> [Prompt]
Below is a set of entries. Reproduce exactly the lines from the one containing "Tomatensamen - Geschenkset" through the end, both included.

━━━ Records for the exercise ━━━

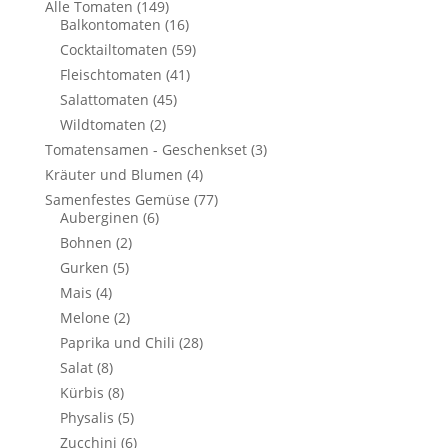
Alle Tomaten
(149)
Balkontomaten
(16)
Cocktailtomaten
(59)
Fleischtomaten
(41)
Salattomaten
(45)
Wildtomaten
(2)
Tomatensamen - Geschenkset
(3)
Kräuter und Blumen
(4)
Samenfestes Gemüse
(77)
Auberginen
(6)
Bohnen
(2)
Gurken
(5)
Mais
(4)
Melone
(2)
Paprika und Chili
(28)
Salat
(8)
Kürbis
(8)
Physalis
(5)
Zucchini
(6)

━━━

> [Result]
Tomatensamen - Geschenkset
(3)
Kräuter und Blumen
(4)
Samenfestes Gemüse
(77)
Auberginen
(6)
Bohnen
(2)
Gurken
(5)
Mais
(4)
Melone
(2)
Paprika und Chili
(28)
Salat
(8)
Kürbis
(8)
Physalis
(5)
Zucchini
(6)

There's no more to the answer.